Collected data
------------------------

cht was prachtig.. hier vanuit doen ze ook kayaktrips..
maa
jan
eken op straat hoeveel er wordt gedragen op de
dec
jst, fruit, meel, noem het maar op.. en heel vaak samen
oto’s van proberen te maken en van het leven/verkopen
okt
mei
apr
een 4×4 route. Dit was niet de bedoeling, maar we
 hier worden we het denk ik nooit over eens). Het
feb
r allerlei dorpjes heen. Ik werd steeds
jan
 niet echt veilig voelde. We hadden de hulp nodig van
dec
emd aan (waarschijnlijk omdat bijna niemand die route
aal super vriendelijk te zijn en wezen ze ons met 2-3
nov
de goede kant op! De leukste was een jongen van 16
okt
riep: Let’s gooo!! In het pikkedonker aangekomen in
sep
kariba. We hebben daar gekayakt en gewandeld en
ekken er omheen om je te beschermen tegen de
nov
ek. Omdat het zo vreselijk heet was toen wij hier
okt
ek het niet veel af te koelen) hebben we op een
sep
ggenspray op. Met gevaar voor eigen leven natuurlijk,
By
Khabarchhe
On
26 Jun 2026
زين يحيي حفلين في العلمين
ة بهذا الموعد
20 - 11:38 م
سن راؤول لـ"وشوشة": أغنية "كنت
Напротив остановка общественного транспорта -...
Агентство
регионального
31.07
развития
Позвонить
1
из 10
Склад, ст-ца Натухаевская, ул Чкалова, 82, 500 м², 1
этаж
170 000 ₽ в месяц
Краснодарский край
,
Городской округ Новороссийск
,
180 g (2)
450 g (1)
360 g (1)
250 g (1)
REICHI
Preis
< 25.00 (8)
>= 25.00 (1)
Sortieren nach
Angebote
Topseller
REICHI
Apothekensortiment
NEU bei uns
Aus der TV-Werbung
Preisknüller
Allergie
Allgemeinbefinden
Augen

------------------------

= Work to be completed =
Return every line above where "hier" appears.

= Answer box =
cht was prachtig.. hier vanuit doen ze ook kayaktrips..
 hier worden we het denk ik nooit over eens). Het
ek. Omdat het zo vreselijk heet was toen wij hier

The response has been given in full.